Do a light conversion to .rst and clean-up some of the language at the
start now MTTCG has been merged for a while.

Signed-off-by: Alex Bennée <alex.bennee@linaro.org>
Reviewed-by: Richard Henderson <richard.henderson@linaro.org>
Message-Id: <20200709141327.14631-2-alex.bennee@linaro.org>
---
 docs/devel/index.rst                          |  1 +
 ...ti-thread-tcg.txt => multi-thread-tcg.rst} | 52 ++++++++++++-------
 2 files changed, 34 insertions(+), 19 deletions(-)
 rename docs/devel/{multi-thread-tcg.txt => multi-thread-tcg.rst} (90%)

diff --git a/docs/devel/index.rst b/docs/devel/index.rst
index bb8238c5d6..4ecaea3643 100644
--- a/docs/devel/index.rst
+++ b/docs/devel/index.rst
@@ -23,6 +23,7 @@ Contents:
    decodetree
    secure-coding-practices
    tcg
+   multi-thread-tcg
    tcg-plugins
    bitops
    reset
diff --git a/docs/devel/multi-thread-tcg.txt b/docs/devel/multi-thread-tcg.rst
similarity index 90%
rename from docs/devel/multi-thread-tcg.txt
rename to docs/devel/multi-thread-tcg.rst
index 3c85ac0eab..42158b77c7 100644
--- a/docs/devel/multi-thread-tcg.txt
+++ b/docs/devel/multi-thread-tcg.rst
@@ -1,15 +1,17 @@
-Copyright (c) 2015-2016 Linaro Ltd.
+..
+  Copyright (c) 2015-2020 Linaro Ltd.
 
-This work is licensed under the terms of the GNU GPL, version 2 or
-later. See the COPYING file in the top-level directory.

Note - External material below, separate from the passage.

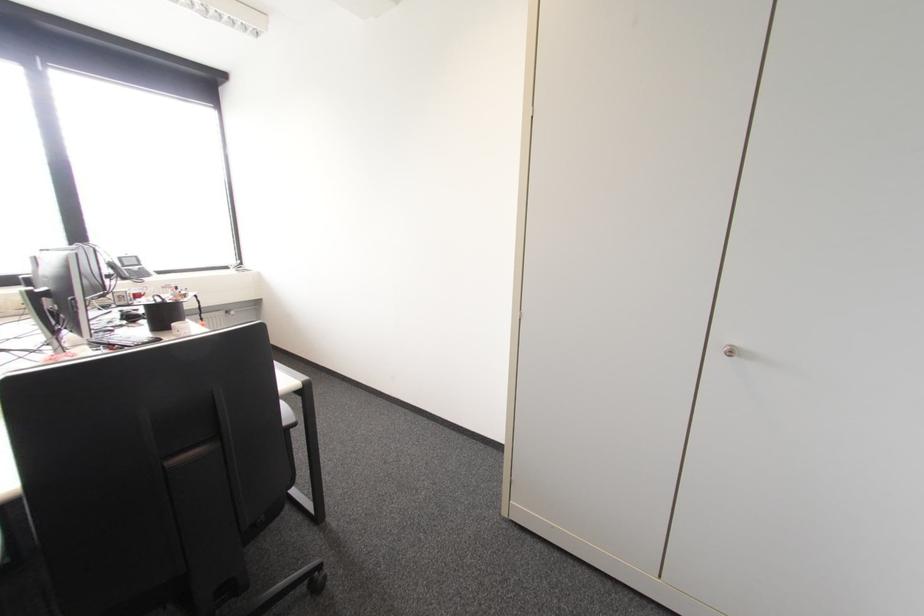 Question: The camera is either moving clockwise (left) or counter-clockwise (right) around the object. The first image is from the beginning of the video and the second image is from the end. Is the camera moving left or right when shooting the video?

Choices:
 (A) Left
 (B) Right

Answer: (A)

+  This work is licensed under the terms of the GNU GPL, version 2 or
+  later. See the COPYING file in the top-level directory.
 
 Introduction
 ============
 
-This document outlines the design for multi-threaded TCG system-mode
-emulation. The current user-mode emulation mirrors the thread
-structure of the translated executable. Some of the work will be
-applicable to both system and linux-user emulation.
+This document outlines the design for multi-threaded TCG (a.k.a MTTCG)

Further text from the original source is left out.